Japanische Medienberichten zufolge wird die Show dem Motto „vereint durch Emotionen“ folgen und „fantastische Tänze“ sowie Elemente der japanischen traditionellen Kultur wie den „Matsuri“, ausgelassene Volksfeste, enthalten. Die Show wolle das „wa“ vermitteln, das für Harmonie und Japan steht.
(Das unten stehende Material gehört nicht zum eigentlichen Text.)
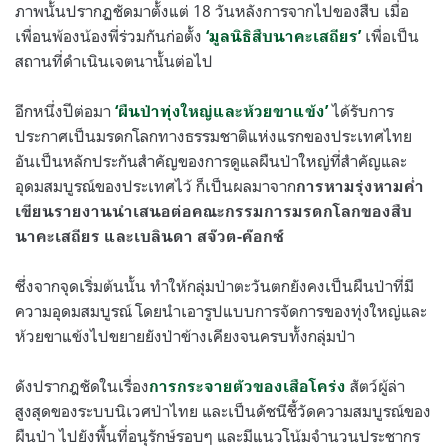
ภาพนั้นปรากฏชัดมาตั้งแต่ 18 วันหลังการจากไปของสืบ เมื่อ
เพื่อนพ้องน้องพี่ร่วมกันก่อตั้ง
เพื่อเป็น
‘มูลนิธิสืบนาคะเสถียร’
สถานที่ดำเนินเจตนานั้นต่อไป
อีกหนึ่งปีต่อมา
ได้รับการ
‘ผืนป่าทุ่งใหญ่และห้วยขาแข้ง’
ประกาศเป็นมรดกโลกทางธรรมชาติแห่งแรกของประเทศไทย
อันเป็นหลักประกันสำคัญของการดูแลผืนป่าใหญ่ที่สำคัญและ
อุดมสมบูรณ์ของประเทศไว้ ก็เป็นผลมาจาก
การหามรุ่งหามค่ำ
เขียนรายงานนำเสนอต่อคณะกรรมการมรดกโลกของสืบ
นาคะเสถียร และเบลินดา สจ๊วต-ค๊อกซ์
ซึ่งจากจุดเริ่มต้นนั้น ทำให้กลุ่มป่าตะวันตกยังคงเป็นผืนป่าที่มี
ความอุดมสมบูรณ์ โดยนำเอารูปแบบการจัดการของทุ่งใหญ่และ
ห้วยขาแข้งไปขยายยังป่าข้างเคียงจนครบทั้งกลุ่มป่า
ดังปรากฎชัดในเรื่อง
สัตว์ผู้ล่า
การกระจายตัวของเสือโคร่ง
สูงสุดของระบบนิเวศป่าไทย และเป็นดัชนีชี้วัดความสมบูรณ์ของ
ผืนป่า ไปยังพื้นที่อนุรักษ์รอบๆ และมีแนวโน้มจำนวนประชากร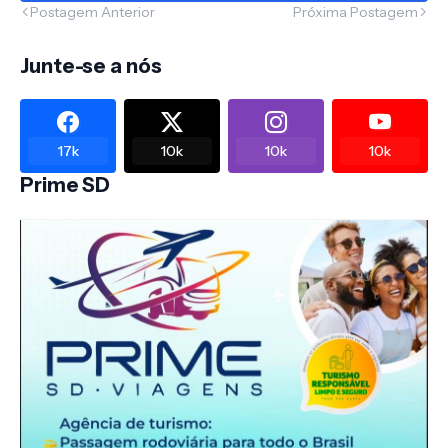
Postagem Anterior
Próxima Postagem
Junte-se a nós
17k
10k
10k
10k
Prime SD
Es wird zugleich erwartet, dass es eine den besonderen Umständen durch die Pandemie entsprechende schlichte Darbietung werden wird.

In der Bevölkerung herrscht zu Beginn der Spiele keine große Begeisterung. Zuschauer sind wegen der Pandemie von fast allen Wettkämpfen ausgeschlossen. Am Donnerstag meldete Tokio, das erneut im Notstand ist, 1.979 Neuinfektionen innerhalb von 24 Stunden. Auch Dutzende Athletinnen und Athleten wurden im Vorfeld des Sportspektakels positiv getestet.